As I noted in a previous post, I'm in California right now. I love California, and while it may have as many faults as an area full of humanity would be expected to posess, I enjoy the vibe of this state alot. It's also a great break from the bleak, wet depressiveness of Seattle.
While I was on the train ride from Seattle to San Francisco (Oakland to be more precise), I got to talking to a very interesting man sitting across from me. Well up in years, he was dressed and looked like just about any other aging American male and had the kind of dark wit that many older American males have. After talking for a while, I learned that he was actually a German American who had arrived in America after World War II.

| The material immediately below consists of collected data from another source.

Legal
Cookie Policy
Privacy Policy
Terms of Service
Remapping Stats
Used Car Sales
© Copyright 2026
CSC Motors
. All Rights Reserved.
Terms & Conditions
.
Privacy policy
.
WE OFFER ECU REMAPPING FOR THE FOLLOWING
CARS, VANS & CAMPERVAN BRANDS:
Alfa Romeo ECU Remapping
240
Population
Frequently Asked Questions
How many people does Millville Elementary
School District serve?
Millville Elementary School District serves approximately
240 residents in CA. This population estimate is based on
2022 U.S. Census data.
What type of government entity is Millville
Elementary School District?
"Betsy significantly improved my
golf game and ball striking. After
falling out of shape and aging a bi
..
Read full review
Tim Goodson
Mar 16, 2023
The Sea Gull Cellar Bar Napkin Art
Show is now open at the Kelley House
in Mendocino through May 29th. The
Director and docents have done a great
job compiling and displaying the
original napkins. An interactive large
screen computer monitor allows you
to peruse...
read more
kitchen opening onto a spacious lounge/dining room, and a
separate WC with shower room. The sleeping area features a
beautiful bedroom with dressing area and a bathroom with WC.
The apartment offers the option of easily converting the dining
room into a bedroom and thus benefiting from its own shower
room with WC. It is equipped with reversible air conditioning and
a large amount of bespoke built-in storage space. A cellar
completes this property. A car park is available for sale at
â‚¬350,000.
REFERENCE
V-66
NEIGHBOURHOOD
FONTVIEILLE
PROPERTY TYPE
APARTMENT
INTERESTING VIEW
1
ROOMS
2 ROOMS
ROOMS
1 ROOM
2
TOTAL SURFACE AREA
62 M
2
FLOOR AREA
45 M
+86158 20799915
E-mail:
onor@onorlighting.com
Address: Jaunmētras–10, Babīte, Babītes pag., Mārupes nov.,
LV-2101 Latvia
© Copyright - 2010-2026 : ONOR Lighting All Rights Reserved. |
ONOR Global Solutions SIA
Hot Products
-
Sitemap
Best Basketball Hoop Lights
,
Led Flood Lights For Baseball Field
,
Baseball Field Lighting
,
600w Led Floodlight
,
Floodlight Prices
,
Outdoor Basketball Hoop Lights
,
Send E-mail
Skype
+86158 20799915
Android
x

I couldn't make sense of alot of it because the train setting made it a little difficult to understand each other at times, but I still learned much of his history. He was about fifteen when the war ended, and had never seen any combat but had been enlisted by the Nazis. His family was in Ukraine, and by 1952 he was allowed to come to America as a "D.P." (Displaced Person). When he came, he didn't know how to speak a lick of English, and according to him, he learned what many words were from the Sears catalog, where the meanings of item were spelled out quite bluntly.
I noticed that the man still had an accent, which he preferred to describe this way: "Yes, I still have an accident - Oh, I mean accent!"
The number of people alive who experienced the second world war is getting smaller and smaller each day, and it was a blessing to be able to meet one of these men.